Orange launched its free broadband packages in 2006 and while its latest package is not free, it is possible that it may represent a saving to some people. The new Home Max product offers a rate adaptive up to 8Mbps ADSL service, telephone line rental, evening and weekend call bundle, and a Livebox with second line for £24 a month.
The broadband service, while advertised as unlimited, does carry a fair use policy meaning it is not suitable for those wishing to download the whole Internet constantly for months on end, but should be suited to the average broadband user. Another fair use policy also covers the amount of calls made using the free calls bundled in the deal. The product carries an 18 month contract, and the Livebox is not yours to keep but is actually hired for a fee of £2.08 which is included in the £24 monthly total. A £1 surcharge is made if any payment method other than direct debit is used.
The second line featured in the product pages for Home Max is not a true second phone line, but rather a VoIP service that any normal handset can use by connecting to the Livebox.
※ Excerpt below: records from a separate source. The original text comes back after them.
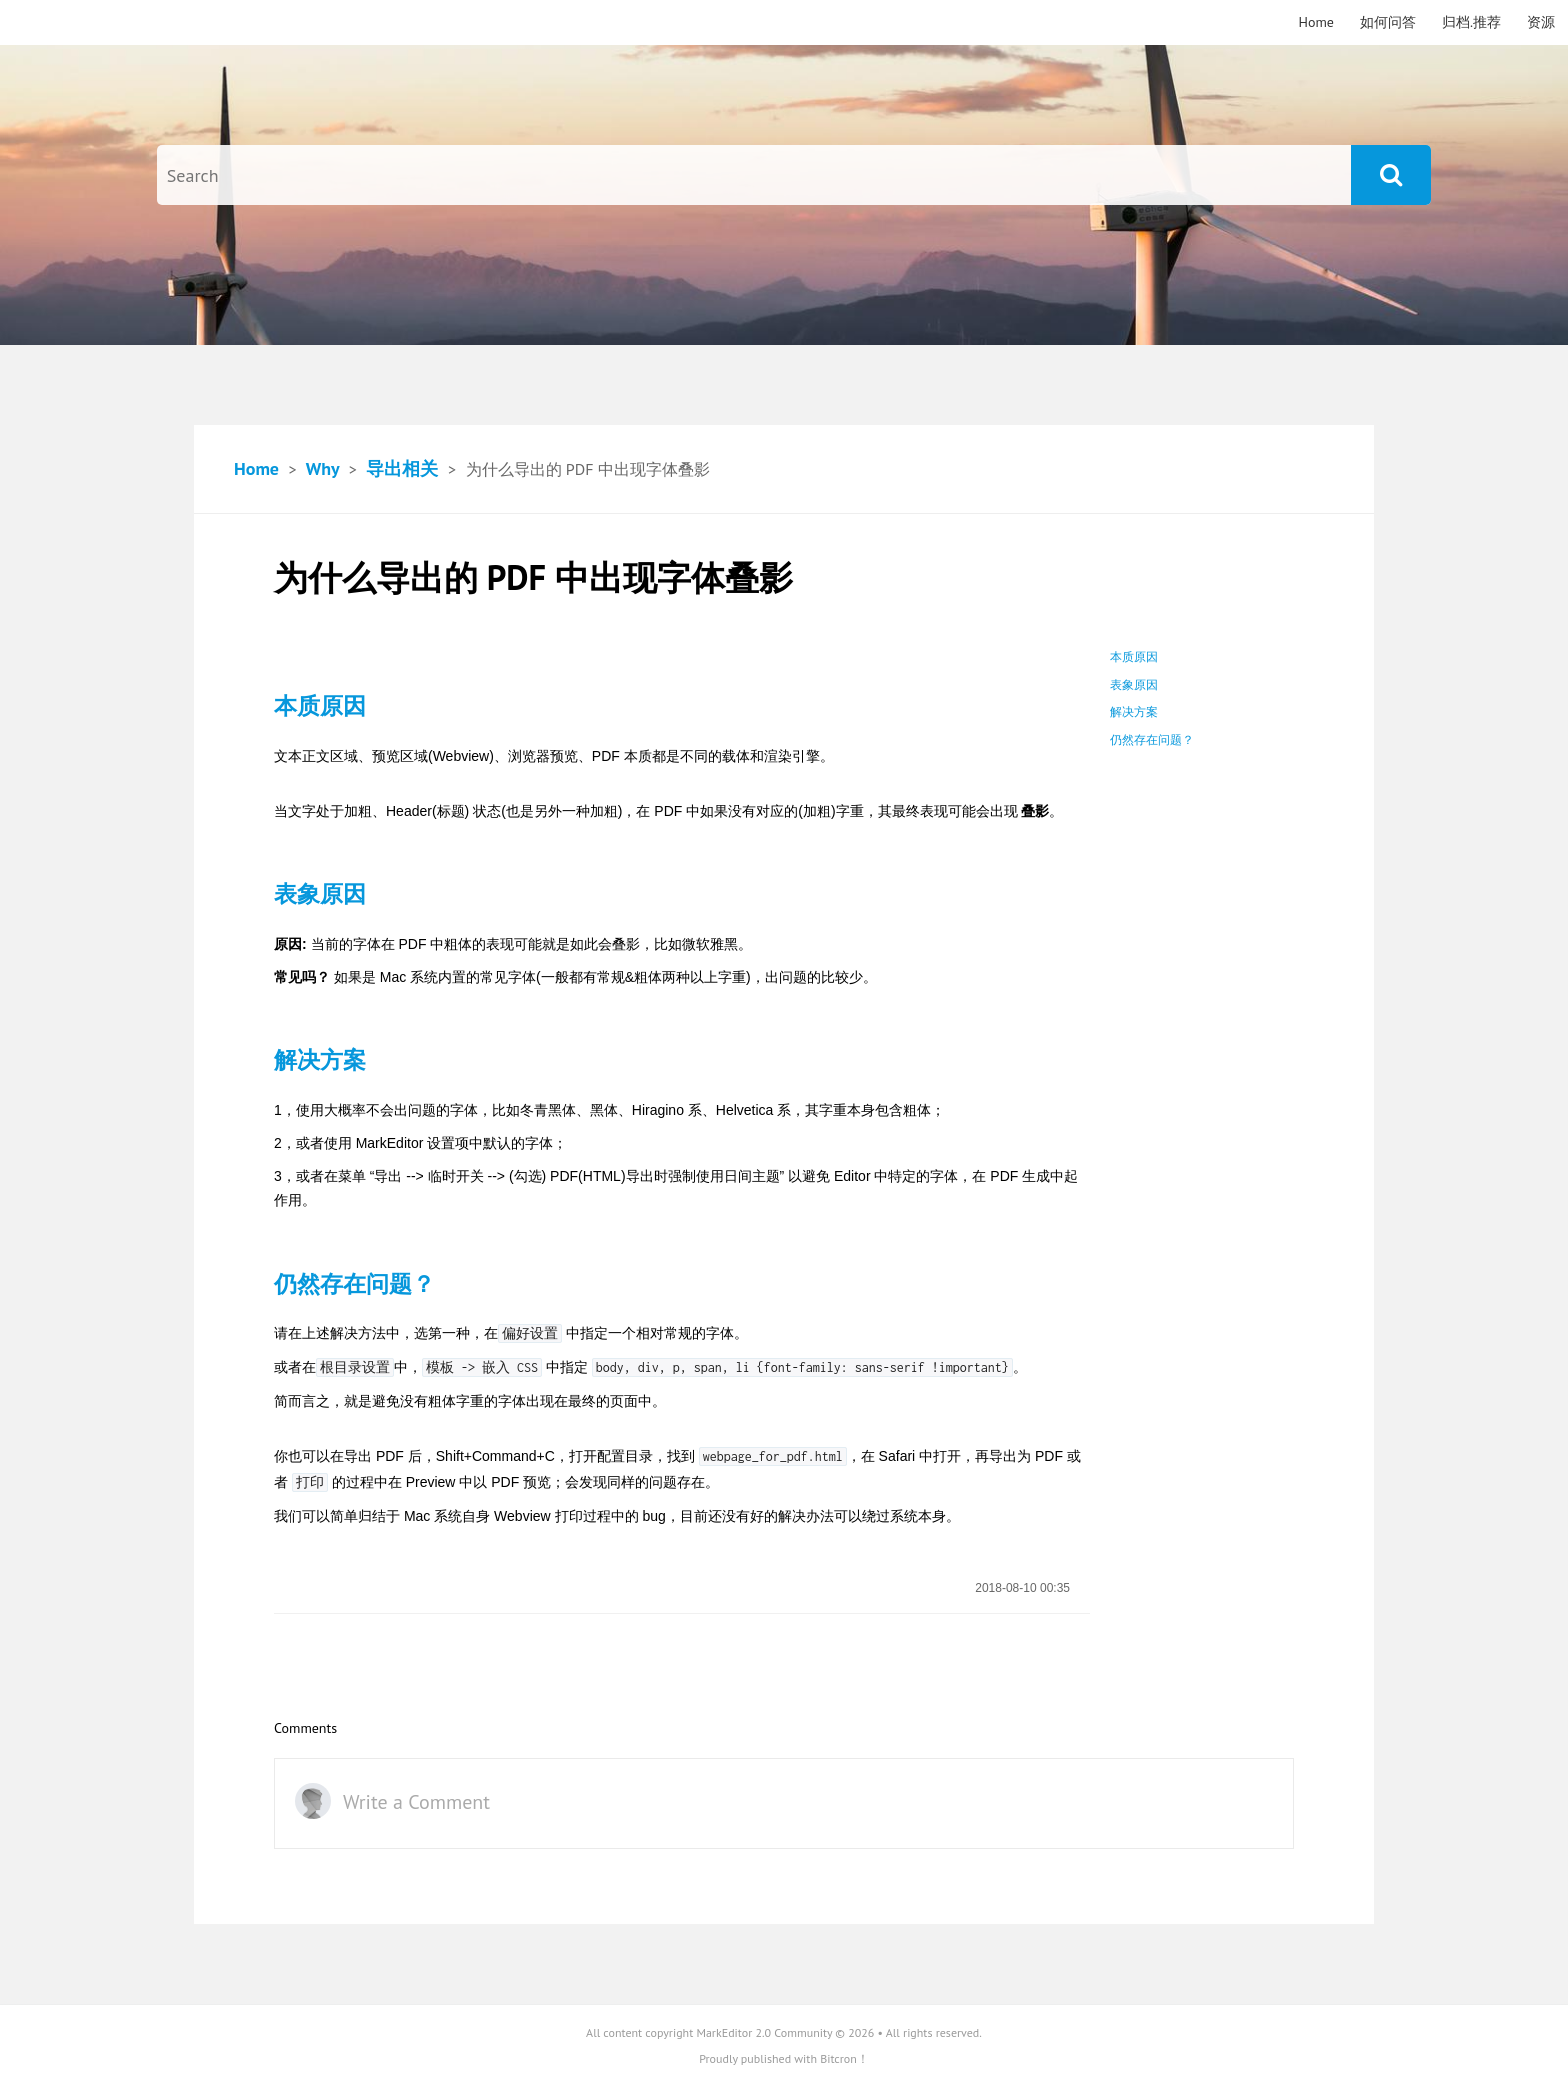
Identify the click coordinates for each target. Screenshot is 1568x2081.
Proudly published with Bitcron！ (784, 2058)
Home (1316, 22)
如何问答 (1388, 22)
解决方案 (1134, 712)
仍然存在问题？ (1152, 740)
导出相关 (402, 468)
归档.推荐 (1471, 22)
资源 (1541, 22)
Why (322, 468)
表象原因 (1134, 685)
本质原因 (1134, 657)
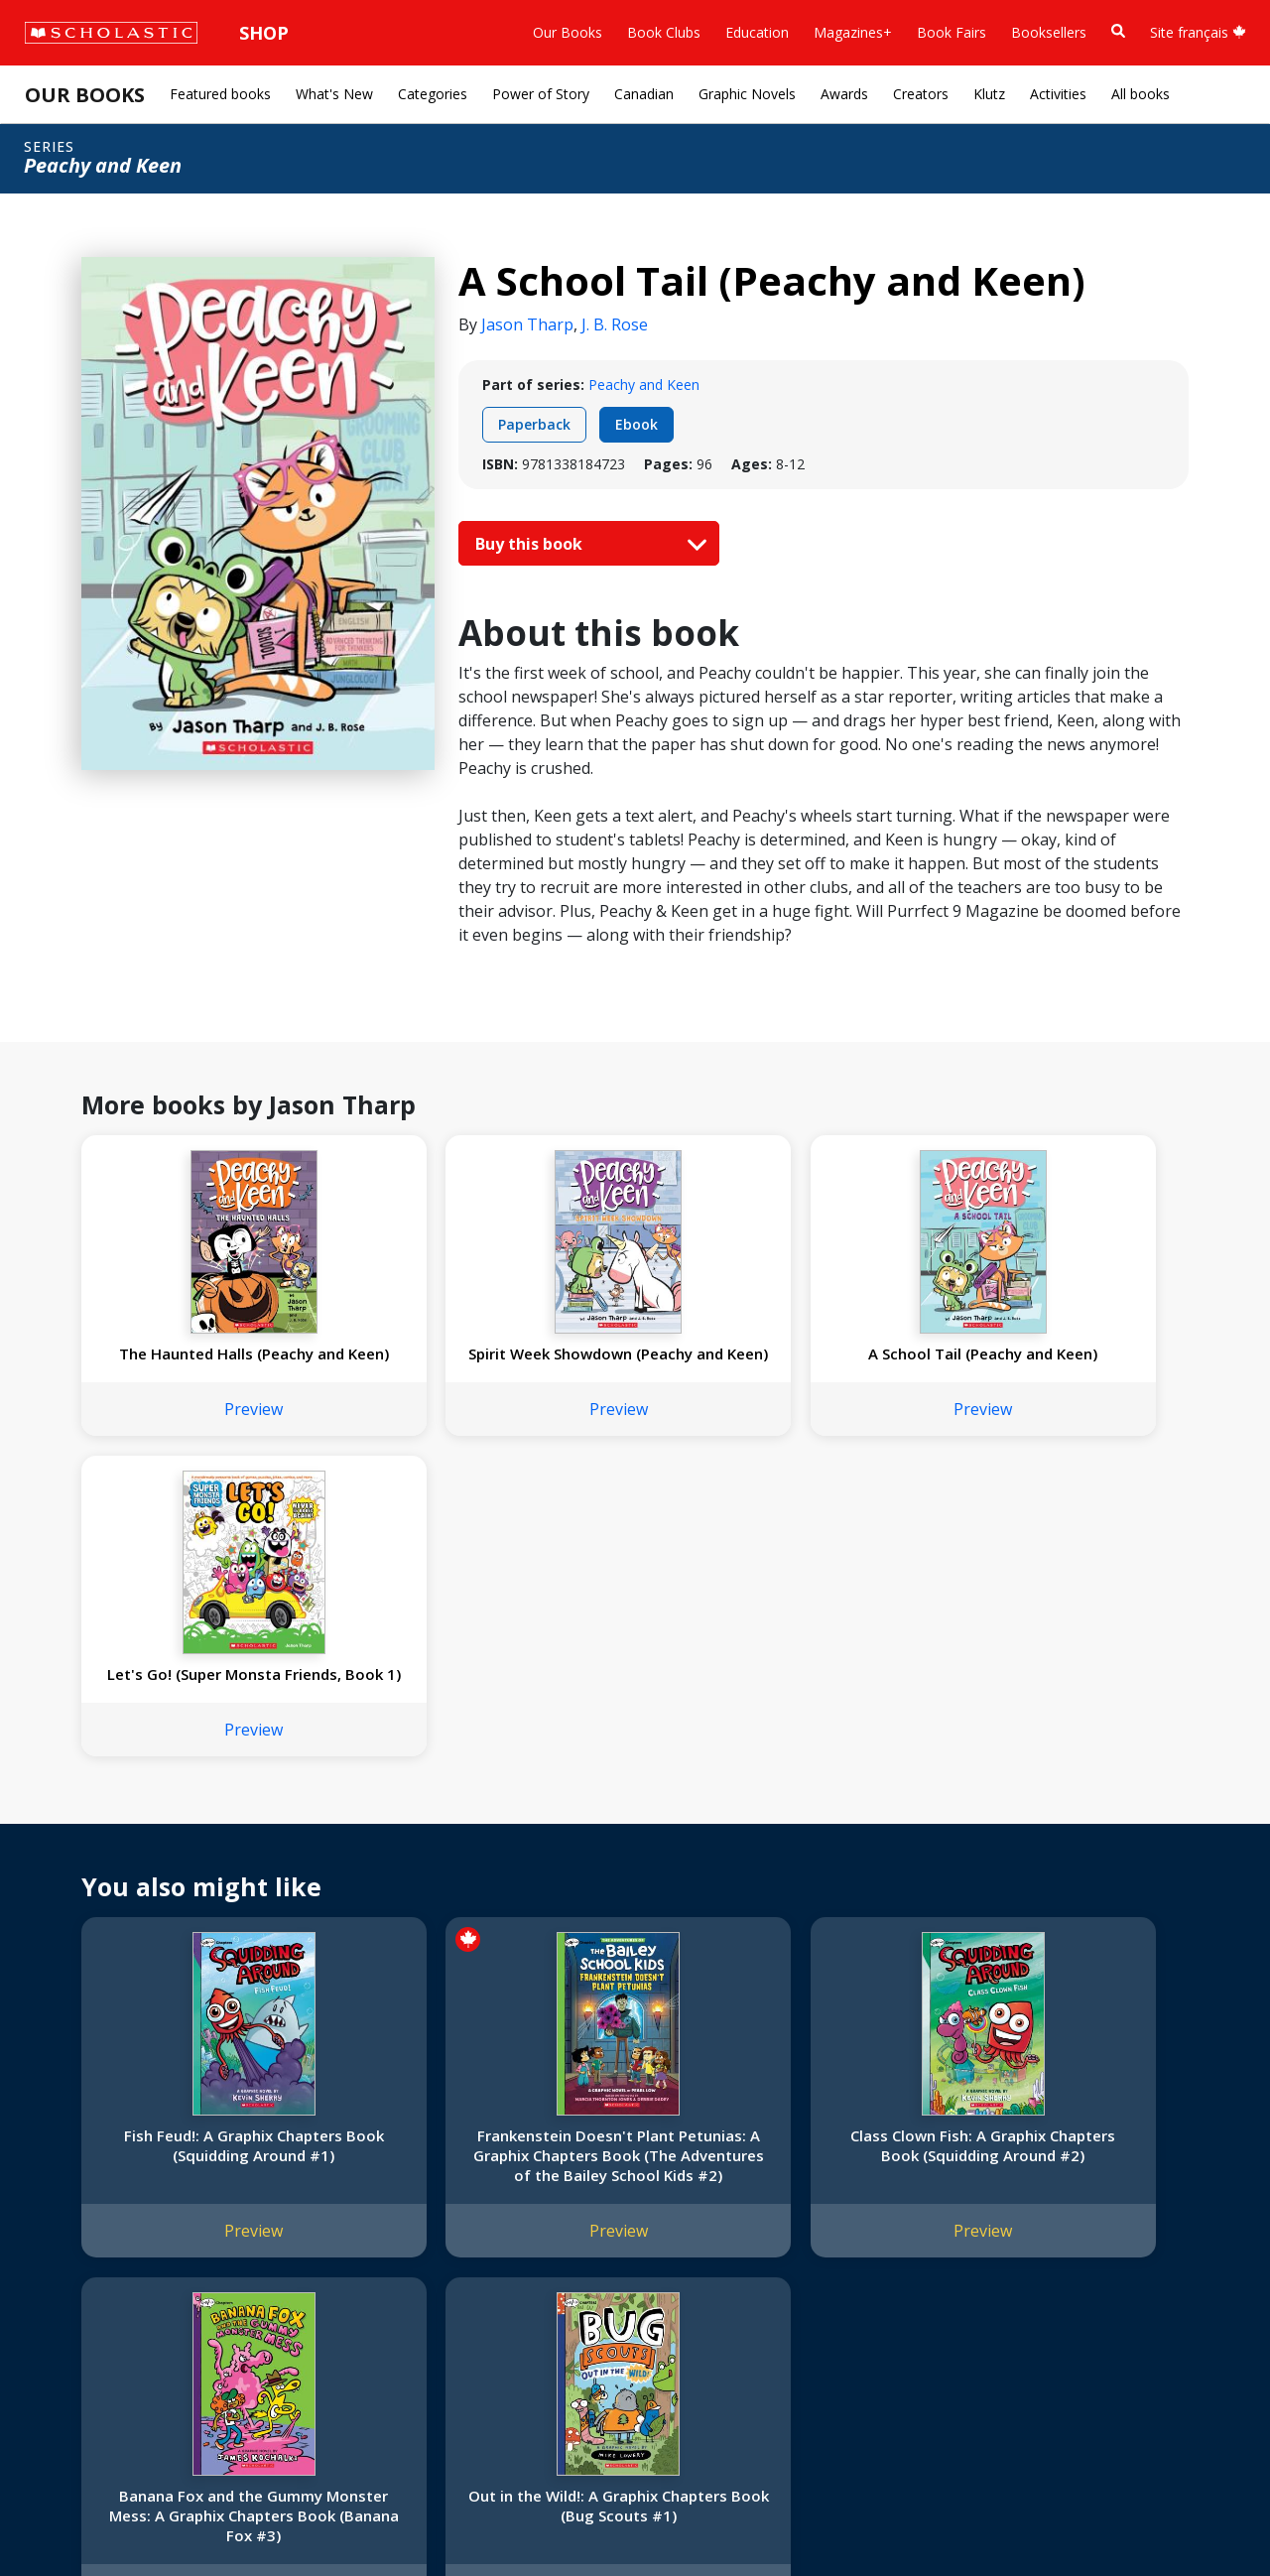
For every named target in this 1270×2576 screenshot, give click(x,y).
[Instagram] (627, 2159)
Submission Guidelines (107, 2370)
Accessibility (74, 2251)
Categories (432, 93)
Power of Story (540, 93)
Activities (1058, 93)
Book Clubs (663, 32)
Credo (55, 2179)
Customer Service (674, 2186)
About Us (65, 2155)
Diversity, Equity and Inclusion (131, 2227)
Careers (60, 2346)
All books (1140, 93)
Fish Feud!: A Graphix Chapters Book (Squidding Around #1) (184, 1874)
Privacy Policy (146, 2517)
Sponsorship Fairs (93, 2298)
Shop (264, 33)
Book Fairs (951, 32)
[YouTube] (702, 2159)
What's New (334, 93)
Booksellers (1048, 32)
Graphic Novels (747, 93)
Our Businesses (86, 2203)
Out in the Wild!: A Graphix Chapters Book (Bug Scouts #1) (1081, 1874)
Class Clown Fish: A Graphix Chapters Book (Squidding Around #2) (632, 1874)
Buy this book (586, 544)
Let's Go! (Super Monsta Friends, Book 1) (857, 1373)
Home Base (508, 2155)
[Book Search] (1118, 31)
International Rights (336, 2155)
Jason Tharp (527, 324)
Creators (921, 93)
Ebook (636, 424)
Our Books (567, 32)
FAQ (288, 2203)
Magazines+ (853, 32)
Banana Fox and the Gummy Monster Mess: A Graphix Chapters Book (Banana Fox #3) (857, 1874)
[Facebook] (665, 2159)
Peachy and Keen (643, 384)
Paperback (534, 424)
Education (757, 32)
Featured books (220, 93)
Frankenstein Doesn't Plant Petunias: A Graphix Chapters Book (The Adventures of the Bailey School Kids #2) (408, 1874)
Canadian (644, 93)
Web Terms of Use (263, 2517)
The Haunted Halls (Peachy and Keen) (184, 1363)
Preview (184, 1449)
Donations (69, 2274)
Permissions (313, 2179)
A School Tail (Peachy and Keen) (632, 1363)
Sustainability (77, 2322)
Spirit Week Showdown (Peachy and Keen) (408, 1363)
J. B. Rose (614, 324)
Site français (1198, 32)
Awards (844, 93)
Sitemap (62, 2517)
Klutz (989, 93)
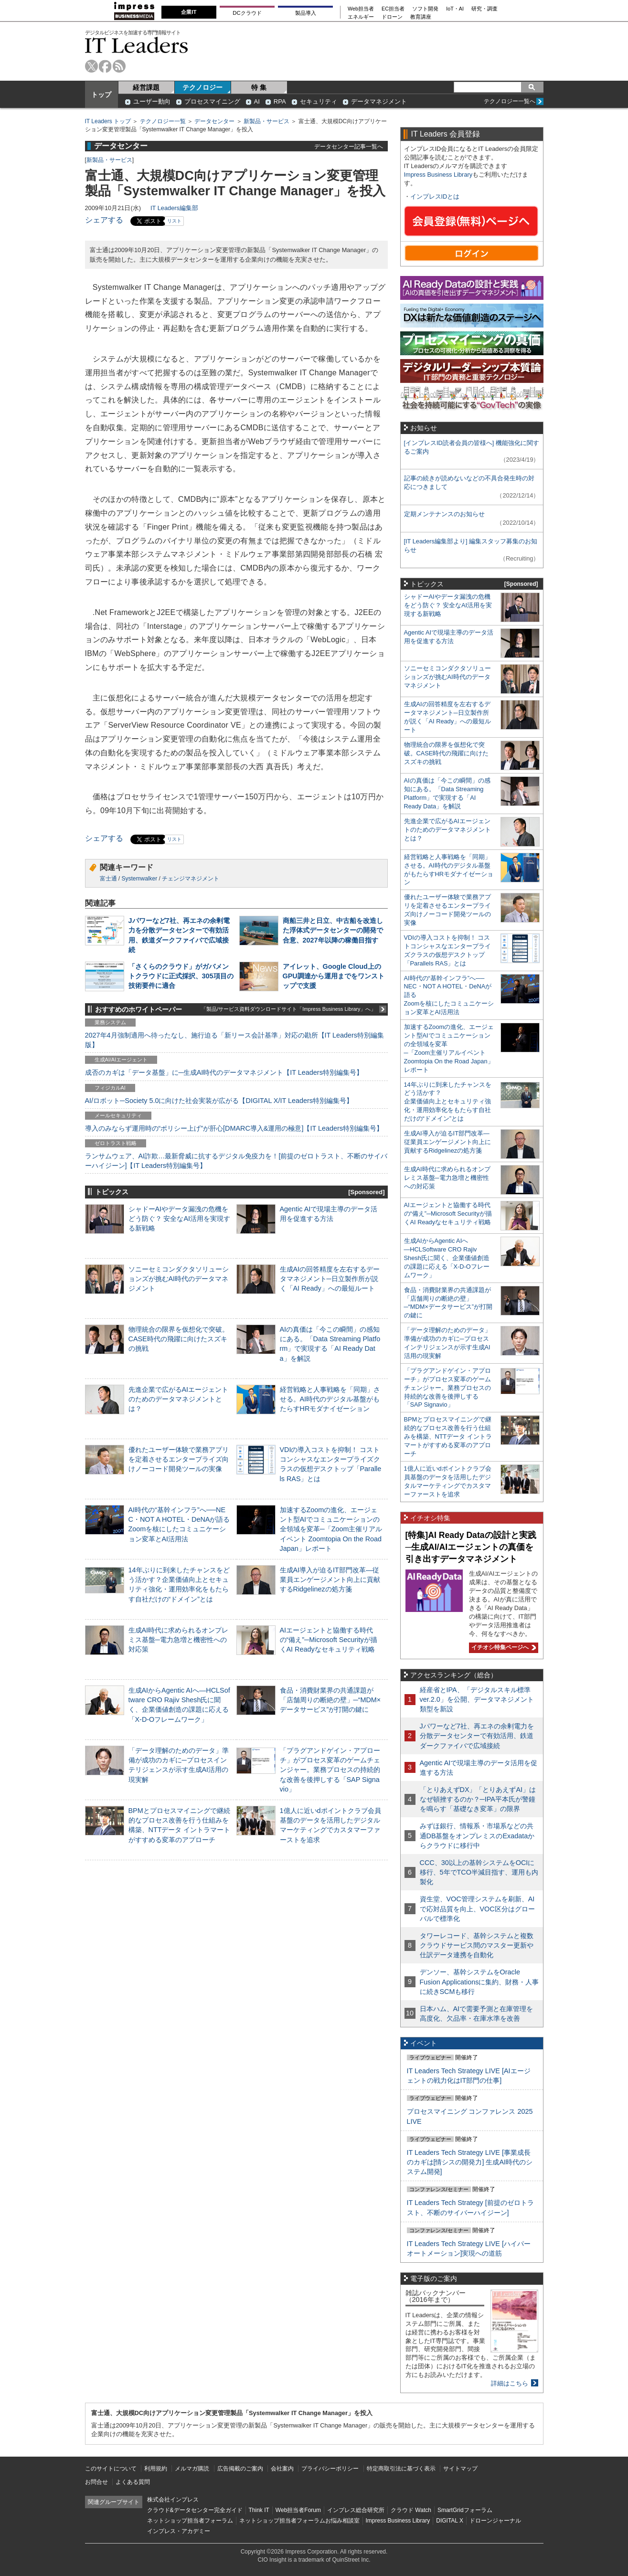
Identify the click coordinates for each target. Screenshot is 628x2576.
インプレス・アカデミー (178, 2531)
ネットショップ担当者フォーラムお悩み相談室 (299, 2520)
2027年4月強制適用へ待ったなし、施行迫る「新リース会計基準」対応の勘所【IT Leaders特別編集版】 (234, 1040)
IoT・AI (455, 8)
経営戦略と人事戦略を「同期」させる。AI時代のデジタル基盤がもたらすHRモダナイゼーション (330, 1399)
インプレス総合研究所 (355, 2510)
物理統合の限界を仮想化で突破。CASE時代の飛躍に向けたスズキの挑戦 (178, 1338)
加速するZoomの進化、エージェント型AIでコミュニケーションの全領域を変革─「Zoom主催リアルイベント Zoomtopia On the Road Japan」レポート (331, 1529)
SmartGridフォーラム (464, 2510)
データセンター (214, 121)
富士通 (108, 878)
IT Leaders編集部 (174, 208)
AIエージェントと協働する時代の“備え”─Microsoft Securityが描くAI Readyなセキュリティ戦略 (328, 1639)
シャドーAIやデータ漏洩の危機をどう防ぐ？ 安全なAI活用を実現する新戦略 (179, 1218)
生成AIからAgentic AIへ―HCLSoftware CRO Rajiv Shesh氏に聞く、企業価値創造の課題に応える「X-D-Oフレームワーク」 (447, 1258)
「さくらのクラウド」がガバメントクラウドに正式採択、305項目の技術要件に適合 (181, 976)
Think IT (259, 2510)
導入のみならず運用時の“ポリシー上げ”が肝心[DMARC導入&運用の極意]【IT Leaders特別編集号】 (234, 1128)
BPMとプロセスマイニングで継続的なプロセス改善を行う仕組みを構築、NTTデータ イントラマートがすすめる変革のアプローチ (448, 1436)
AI (257, 101)
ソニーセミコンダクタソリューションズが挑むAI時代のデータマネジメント (178, 1278)
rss (119, 66)
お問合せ (96, 2482)
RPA (280, 101)
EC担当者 (393, 8)
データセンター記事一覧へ (348, 146)
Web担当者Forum (298, 2510)
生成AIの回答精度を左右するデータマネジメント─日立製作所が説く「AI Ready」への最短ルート (330, 1278)
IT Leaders (136, 45)
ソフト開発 (425, 8)
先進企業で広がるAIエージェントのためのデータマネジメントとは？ (178, 1399)
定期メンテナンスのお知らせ (444, 514)
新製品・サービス (266, 121)
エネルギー (361, 17)
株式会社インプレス (173, 2499)
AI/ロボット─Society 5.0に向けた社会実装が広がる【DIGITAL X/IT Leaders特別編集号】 (219, 1100)
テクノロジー (202, 87)
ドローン (392, 17)
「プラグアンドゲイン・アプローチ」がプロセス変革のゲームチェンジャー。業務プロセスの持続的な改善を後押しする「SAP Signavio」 (330, 1770)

For those who think they will find setting up the Livebox to be too much hassle, there is an option of paying £69.99 for a home visit where the service will be set-up. Orange has an online demo of how to set-up the service, so people can judge if they think they will need to get someone to do it for them. Technical and customer support is available to customers for the price of a national rate phone call (up to 7p a minute on a BT landline), but expert support for MAC OSX comes at a price of 50p a minute.
Orange does have a smaller package with a simple 6GB monthly download allowance called Home Starter costing £12 per month, which does not include telephone line rental but does include free evening and weekend calls.
The inclusion of line rental in the Home Max product does not mean Orange has switched to a full LLU service, but rather they are continuing with their shared unbundled services where available and using wholesale line rental (WLR) and CPS (Carrier Pre-Selection) to provide the line rental and calls parts of the packages. This should mean migration onto and off the service is probably smoother as the systems around shared LLU appear to be more stable.